– Вот она! – восклицали они хором, когда Марианна к ним подбегала, и опускались на колени, чтобы оказаться одного роста с ней. Потом, заметив меня, договаривали фразу: – И Алессандро, – на последнем слоге их голоса совсем затихали.

Все, что было предначертано мне, родившемуся через три года после сестры и появившемуся на свет в результате срочного кесарева сечения (Нини спала, Эрнесто находился в операционной и следил за действиями коллеги), оказалось не более чем неполным и небрежным повтором проявлений заботы, которую моя сестра получила сполна.

Например, я знал, что для Марианны у отцовской машины было имя – Ворчунья – и что каждое утро, отвозя сестру в школу, Ворчунья с ней разговаривала. В потоке машин, пока пятнистые стволы платанов то и дело закрывали яркий утренний свет, Ворчунья оживала и приобретала звериный облик: боковые стекла превращались в уши, руль – в пупок, колеса – в мощные лапы. Эрнесто изображал ее голос – пищал фальцетом, стараясь говорить в нос. Закрыв лицо воротником плаща, он выдавал торжественные фразы:

– Куда вас сегодня сопроводить, синьорина?

– В школу, пожалуйста! – отвечала Марианна с видом королевы.

– А не направиться ли нам в луна-парк?

– Да что ты, Ворчунья!
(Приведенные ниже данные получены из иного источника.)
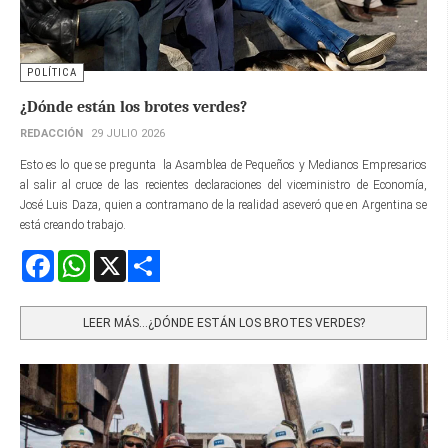
POLÍTICA
¿Dónde están los brotes verdes?
REDACCIÓN
29 JULIO 2026
Esto es lo que se pregunta la Asamblea de Pequeños y Medianos Empresarios
al salir al cruce de las recientes declaraciones del viceministro de Economía,
José Luis Daza, quien a contramano de la realidad aseveró que en Argentina se
está creando trabajo.
Facebook
WhatsApp
X
Share
LEER MÁS…¿DÓNDE ESTÁN LOS BROTES VERDES?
Мне надо в школу!

– О, но ведь в школе так скучно!

Годы спустя я по крохам собирал свидетельства славного прошлого – того, что было до моего рождения, поскольку Эрнесто, надеясь хоть ненадолго вернуть любовь дочери, в которой он прежде не сомневался и которая затем куда-то исчезла, охотно вспоминал истории из ее детства. Слова Эрнесто были проникнуты такой горечью, что я мог легко вообразить, насколько полное, неповторимое счастье он испытал, но это счастье таинственно испарилось после моего появления на свет. А иногда мне казалось, что это всего лишь одна из бесчисленного множества уловок, к которым отец прибегает, чтобы похвастаться неуемной фантазией: создавалось впечатление, что он не столько пытается пробудить в сестре угасшую радость, сколько хочет, чтобы его родительские подвиги не были забыты.

– Ну-ка посмотрим, помнит ли Марианна, как звали нашу машину? – говорил он.

– Ворчунья… – Марианна тянула гласные и медленно опускала веки, эта игра давно ей наскучила.

– Ворчунья! – восклицал довольный Эрнесто.

– Точно, Ворчунья, – тихо вторила ему Нини с теплой улыбкой.

Чтобы окончательно убедиться в том, что Марианна занимала в сердце родителей главное место, достаточно было заглянуть в чулан нашей старой квартиры, зажечь слабенькую лампочку, которую Эрнесто все никак не мог починить (хилая лампешка до сих пор болтается на проводе), и пересчитать коробки, на которых написано “Марианна”, а потом те, на которых написано “Алессандро”, то есть мои. Семь к трем. Семь битком набитых ларцов с сокровищами, напоминающими о счастливом детстве моей старшей сестры, – тетрадки, рисунки гуашью и акварелью, школьные дневники с блестящими отметками, сборники стихов, которые она могла бы прочесть наизусть и сегодня. А на самой нижней полке всего три коробки с моим старым хламом, дурацкие сувениры да поломанные игрушки, которые я не выбросил из скупердяйства. Семь к трем: в такой пропорции, более или менее, распределялась любовь в доме Эджитто.

Вообще-то я не жаловался. Я научился принимать неравномерное распределение любви как нечто неизбежное и даже справедливое. И если порой я втайне себя жалел (со мной неодушевленные предметы никогда не разговаривали), я быстро избавился от ревности, потому что, как и родители, больше всех на свете я любил и обожал Марианну.